_Problem details_: Would you copy each line of the records that includes the word "complessi"?

___ Extracted information ___

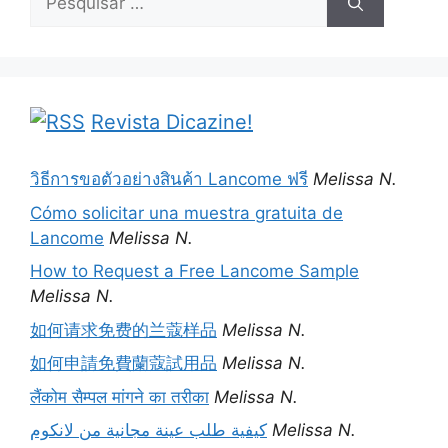
por:
Revista Dicazine!
วิธีการขอตัวอย่างสินค้า Lancome ฟรี
Melissa N.
Cómo solicitar una muestra gratuita de
Lancome
Melissa N.
How to Request a Free Lancome Sample
Melissa N.
如何请求免费的兰蔻样品
Melissa N.
如何申請免費蘭蔻試用品
Melissa N.
लैंकोम सैम्पल मांगने का तरीका
Melissa N.
كيفية طلب عينة مجانية من لانكوم
Melissa N.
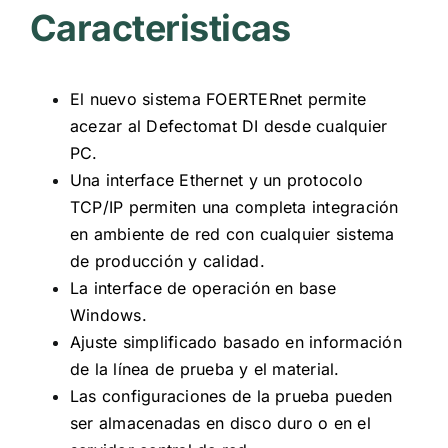
Caracteristicas
El nuevo sistema FOERTERnet permite
acezar al Defectomat DI desde cualquier
PC.
Una interface Ethernet y un protocolo
TCP/IP permiten una completa integración
en ambiente de red con cualquier sistema
de producción y calidad.
La interface de operación en base
Windows.
Ajuste simplificado basado en información
de la línea de prueba y el material.
Las configuraciones de la prueba pueden
ser almacenadas en disco duro o en el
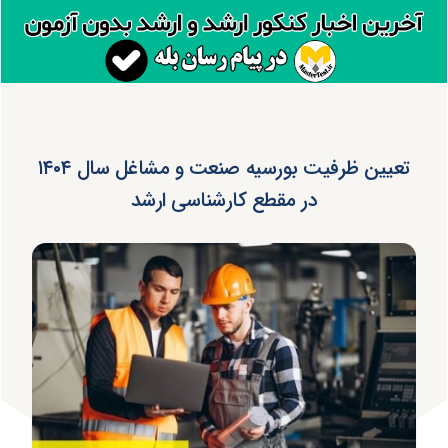
تعیین ظرفیت بورسیه صنعت و مشاغل سال ۱۴۰۴
در مقطع کارشناسی ارشد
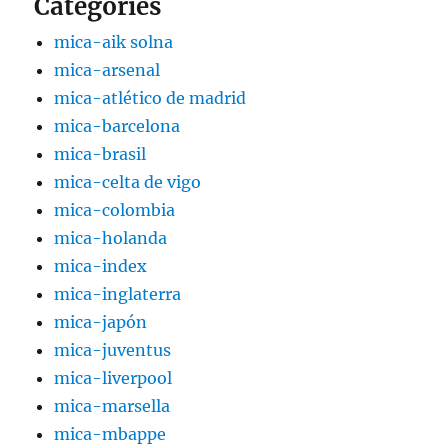
Categories
mica-aik solna
mica-arsenal
mica-atlético de madrid
mica-barcelona
mica-brasil
mica-celta de vigo
mica-colombia
mica-holanda
mica-index
mica-inglaterra
mica-japón
mica-juventus
mica-liverpool
mica-marsella
mica-mbappe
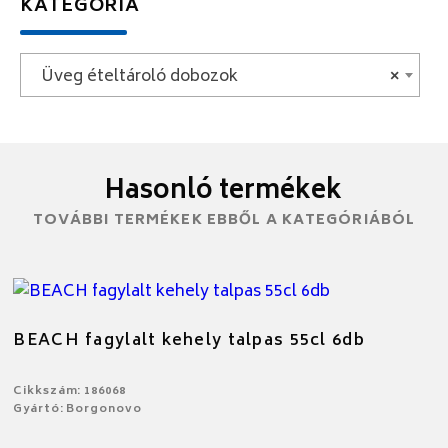
KATEGÓRIA
Üveg ételtároló dobozok
×
Hasonló termékek
TOVÁBBI TERMÉKEK EBBŐL A KATEGÓRIÁBÓL
BEACH fagylalt kehely talpas 55cl 6db
Cikkszám: 186068
Gyártó: Borgonovo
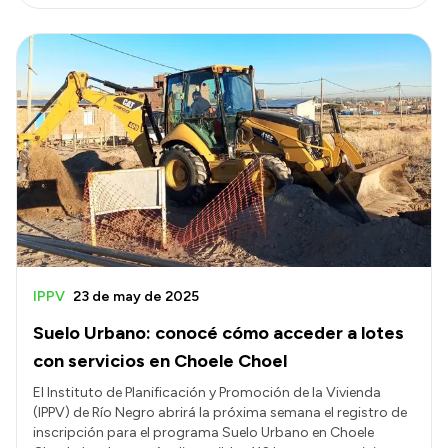
IPPV
23 de may de 2025
Suelo Urbano: conocé cómo acceder a lotes
con servicios en Choele Choel
El Instituto de Planificación y Promoción de la Vivienda
(IPPV) de Río Negro abrirá la próxima semana el registro de
inscripción para el programa Suelo Urbano en Choele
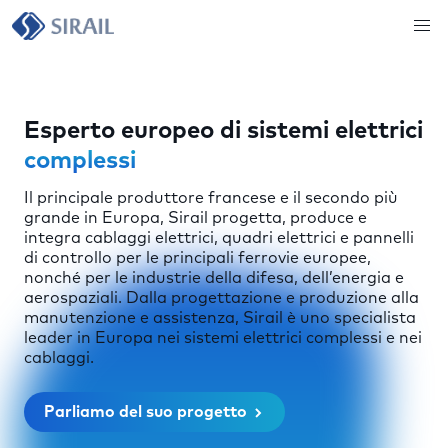
Esperto europeo di sistemi elettrici
complessi
Il principale produttore francese e il secondo più
grande in Europa, Sirail progetta, produce e
integra cablaggi elettrici, quadri elettrici e pannelli
di controllo per le principali ferrovie europee,
nonché per le industrie della difesa, dell’energia e
aerospaziali. Dalla progettazione e produzione alla
manutenzione e assistenza, Sirail è uno specialista
leader in Europa nei sistemi elettrici complessi e nei
cablaggi.
Parliamo del suo progetto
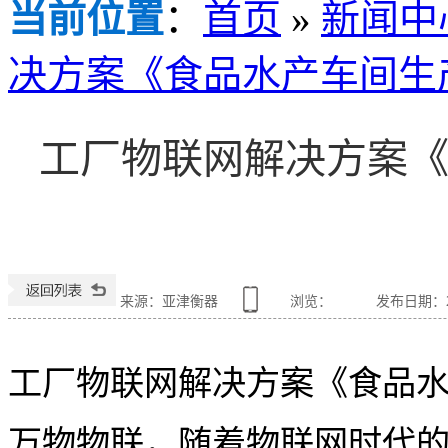
当前位置
：
首页
»
新闻中
决方案《食品水产车间生
工厂物联网解决方案
来源：亚津衡器
浏览：
发布日期：202
工厂物联网解决方案《食品
万物物联，随着物联网时代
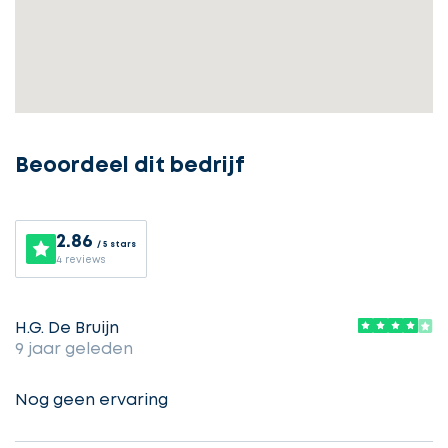
Ontvang
gratis
3
offertes
Beoordeel dit bedrijf
Selecteer
service
2.86
/ 5 stars
4 reviews
Beschrijf
Ontvang
uw
H.G. De Bruijn
opdracht
9 jaar geleden
gratis
3
Nog geen ervaring
offertes
Vul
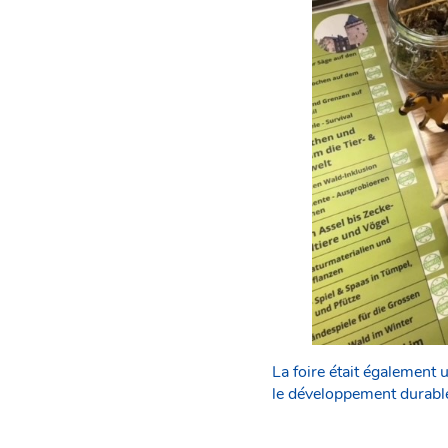
La foire était également
le développement durable,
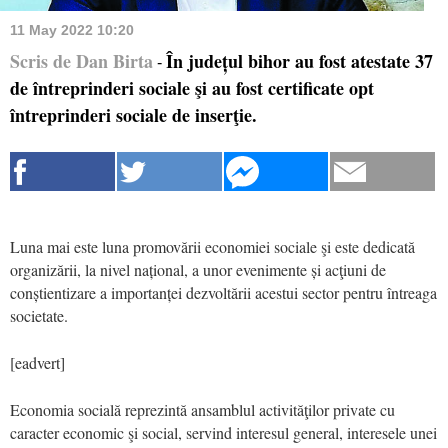
11 May 2022 10:20
Scris de Dan Birta
În județul bihor au fost atestate 37
-
de întreprinderi sociale şi au fost certificate opt
întreprinderi sociale de inserţie.
Luna mai este luna promovării economiei sociale şi este dedicată
organizării, la nivel național, a unor evenimente și acţiuni de
conștientizare a importanței dezvoltării acestui sector pentru întreaga
societate.
[eadvert]
Economia socială reprezintă ansamblul activităţilor private cu
caracter economic şi social, servind interesul general, interesele unei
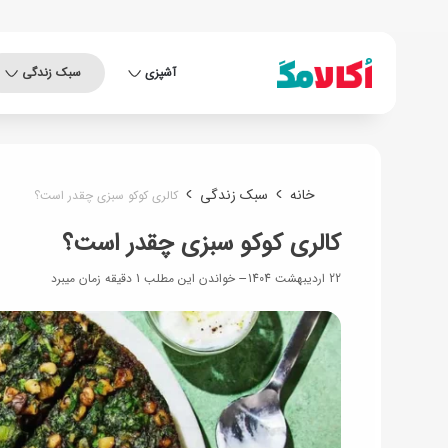
آشپزی
سبک زندگی
خانه
سبک زندگی
کالری کوکو سبزی چقدر است؟
کالری کوکو سبزی چقدر است؟
22 اردیبهشت 1404
خواندن این مطلب 1 دقیقه زمان میبرد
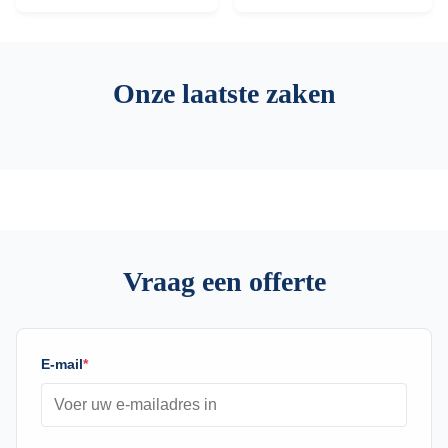
Onze laatste zaken
Vraag een offerte
E-mail
*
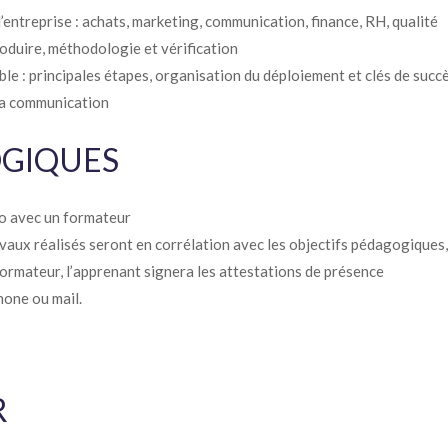
’entreprise : achats, marketing, communication, finance, RH, qualité
roduire, méthodologie et vérification
e : principales étapes, organisation du déploiement et clés de succ
 sa communication
OGIQUES
io avec un formateur
avaux réalisés seront en corrélation avec les objectifs pédagogiques,
 formateur, l’apprenant signera les attestations de présence
hone ou mail.
R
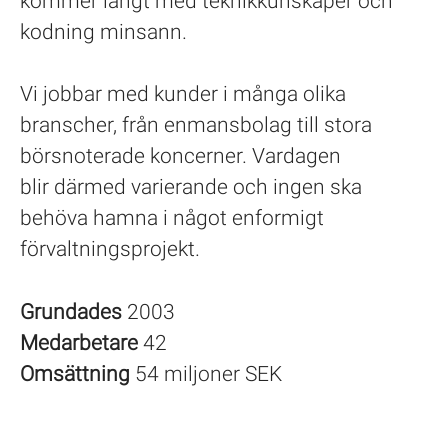
kommer långt med teknikkunskaper och
kodning minsann.
Vi jobbar med kunder i många olika
branscher, från enmansbolag till stora
börsnoterade koncerner. Vardagen
blir därmed varierande och ingen ska
behöva hamna i något enformigt
förvaltningsprojekt.
Grundades
2003
Medarbetare
42
Omsättning
54 miljoner SEK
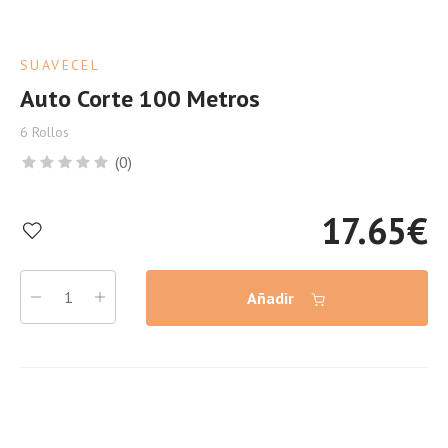
SUAVECEL
Auto Corte 100 Metros
6 Rollos
(0)
17.65
€
Añadir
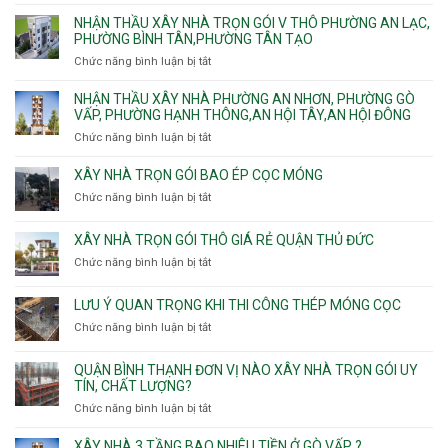
trọn
An
Tân
vật
NHẬN THẦU XÂY NHÀ TRỌN GÓI V THÔ PHƯỜNG AN LẠC,
gói
và
Sơn,Tân
tư
PHƯỜNG BÌNH TÂN,PHƯỜNG TÂN TẠO
Phường
An
Hòa,
xây
Tân
Phú
Chức năng bình luận bị tắt
ở
Tân
nhà
Phú,
Đông.
Nhận
Sơn
trọn
Phường
thầu
NHẬN THẦU XÂY NHÀ PHƯỜNG AN NHƠN, PHƯỜNG GÒ
Nhất
gói
Tân
xây
VẤP, PHƯỜNG HẠNH THÔNG,AN HỘI TÂY,AN HỘI ĐÔNG
HCM
Sơn
nhà
Chức năng bình luận bị tắt
ở
Nhì,
trọn
Nhận
Phú
gói
thầu
XÂY NHÀ TRỌN GÓI BAO ÉP CỌC MÓNG
Thạnh,
v
xây
Phú
Chức năng bình luận bị tắt
thô
ở
nhà
Thọ
Phường
Xây
Phường
Hòa
An
nhà
XÂY NHÀ TRỌN GÓI THÔ GIÁ RẺ QUẬN THỦ ĐỨC
An
Lạc,
trọn
Nhơn,
Chức năng bình luận bị tắt
ở
Phường
gói
Phường
Xây
Bình
bao
Gò
nhà
Tân,Phường
ép
LƯU Ý QUAN TRỌNG KHI THI CÔNG THÉP MÓNG CỌC
Vấp,
trọn
Tân
cọc
Phường
Chức năng bình luận bị tắt
ở
gói
Tạo
móng
Hạnh
Lưu
thô
Thông,An
ý
giá
QUẬN BÌNH THẠNH ĐƠN VỊ NÀO XÂY NHÀ TRỌN GÓI UY
Hội
quan
rẻ
TÍN, CHẤT LƯỢNG?
Tây,An
trọng
Quận
Chức năng bình luận bị tắt
ở
Hội
khi
Thủ
Quận
Đông
thi
Đức
Bình
XÂY NHÀ 3 TẦNG BAO NHIÊU TIỀN Ở GÒ VẤP ?
công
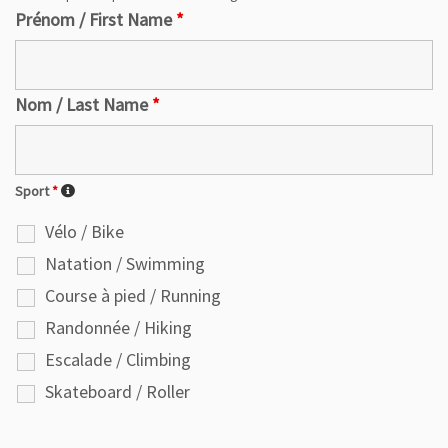
Prénom / First Name
*
Nom / Last Name
*
Sport
*
Vélo / Bike
Natation / Swimming
Course à pied / Running
Randonnée / Hiking
Escalade / Climbing
Skateboard / Roller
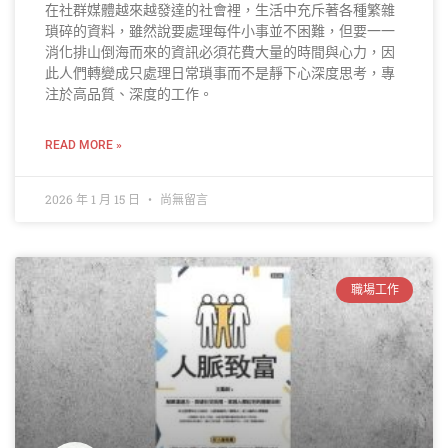
在社群媒體越來越發達的社會裡，生活中充斥著各種繁雜
瑣碎的資料，雖然說要處理每件小事並不困難，但要一一
消化排山倒海而來的資訊必須花費大量的時間與心力，因
此人們轉變成只處理日常瑣事而不是靜下心深度思考，專
注於高品質、深度的工作。
READ MORE »
2026 年 1 月 15 日
尚無留言
職場工作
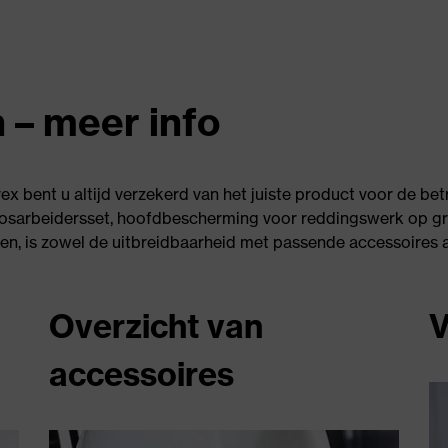
 – meer info
x bent u altijd verzekerd van het juiste product voor de bet
osarbeidersset, hoofdbescherming voor reddingswerk op gro
letten, is zowel de uitbreidbaarheid met passende accessoires
Overzicht van
V
accessoires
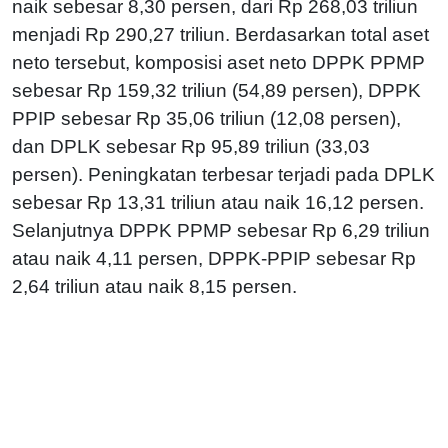
naik sebesar 8,30 persen, dari Rp 268,03 triliun
menjadi Rp 290,27 triliun. Berdasarkan total aset
neto tersebut, komposisi aset neto DPPK PPMP
sebesar Rp 159,32 triliun (54,89 persen), DPPK
PPIP sebesar Rp 35,06 triliun (12,08 persen),
dan DPLK sebesar Rp 95,89 triliun (33,03
persen). Peningkatan terbesar terjadi pada DPLK
sebesar Rp 13,31 triliun atau naik 16,12 persen.
Selanjutnya DPPK PPMP sebesar Rp 6,29 triliun
atau naik 4,11 persen, DPPK-PPIP sebesar Rp
2,64 triliun atau naik 8,15 persen.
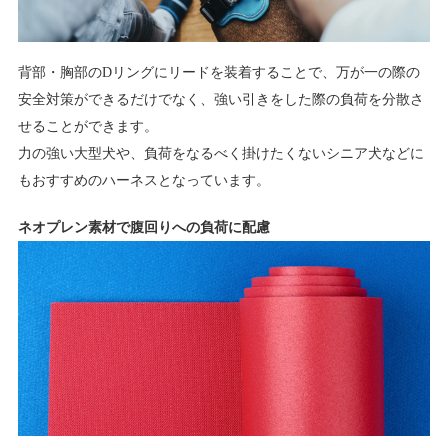
背部・胸部のDリングにリードを装着することで、万が一の際の
安全対策ができるだけでなく、強い引きをした際の負荷を分散さ
せることができます。
力の強い大型犬や、負荷をなるべく掛けたくないシニア犬などに
もおすすめのハーネスとなっています。
ネオプレン素材で腹回りへの負荷に配慮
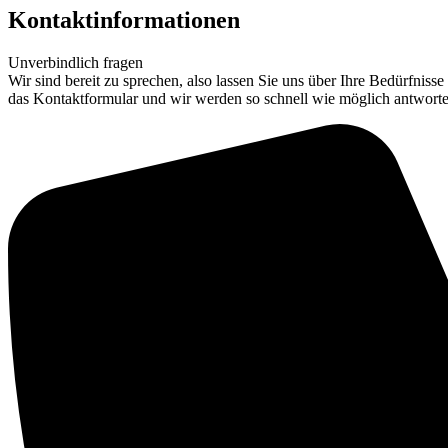
Kontaktinformationen
Unverbindlich fragen
Wir sind bereit zu sprechen, also lassen Sie uns über Ihre Bedürfniss
das Kontaktformular und wir werden so schnell wie möglich antworte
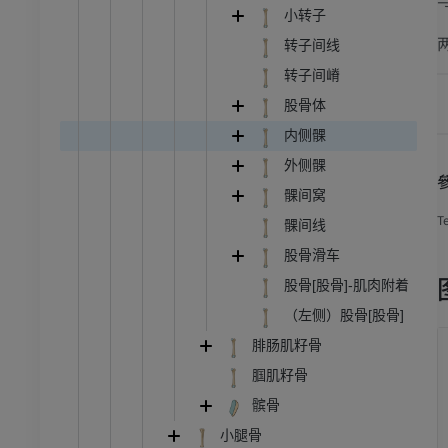
小转子
转子间线
转子间嵴
股骨体
内侧髁
外侧髁
髁间窝
T
髁间线
股骨滑车
股骨[股骨]-肌肉附着
（左侧）股骨[股骨]
腓肠肌籽骨
腘肌籽骨
牛
髌骨
小腿骨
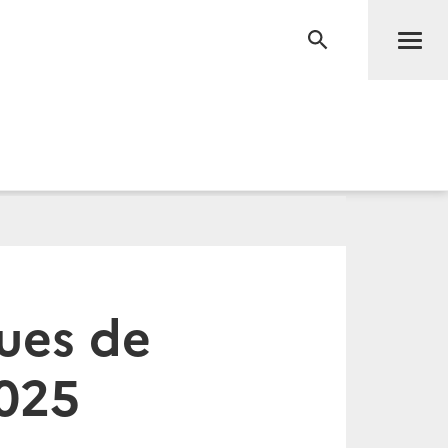
Men
RECHERCHE
ues de
2025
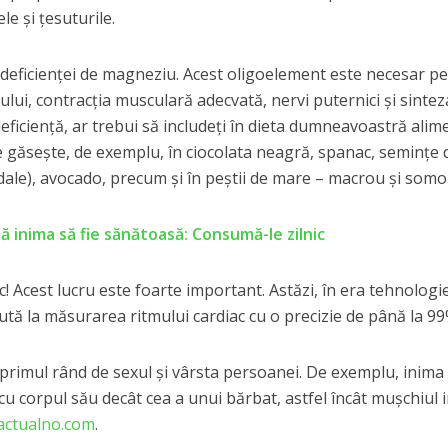
e și țesuturile.
l deficienței de magneziu. Acest oligoelement este necesar p
lui, contracția musculară adecvată, nervi puternici și sintez
deficiență, ar trebui să includeți în dieta dumneavoastră alim
 găsește, de exemplu, în ciocolata neagră, spanac, semințe 
gdale), avocado, precum și în peștii de mare – macrou și somo
ă inima să fie sănătoasă: Consumă-le zilnic
! Acest lucru este foarte important. Astăzi, în era tehnologie
ută la măsurarea ritmului cardiac cu o precizie de până la 99
 primul rând de sexul și vârsta persoanei. De exemplu, inima
cu corpul său decât cea a unui bărbat, astfel încât mușchiul i
actualno.com
.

___

_Solution to this exercise_:
complessi
leader in Europa nei sistemi elettrici complessi e nei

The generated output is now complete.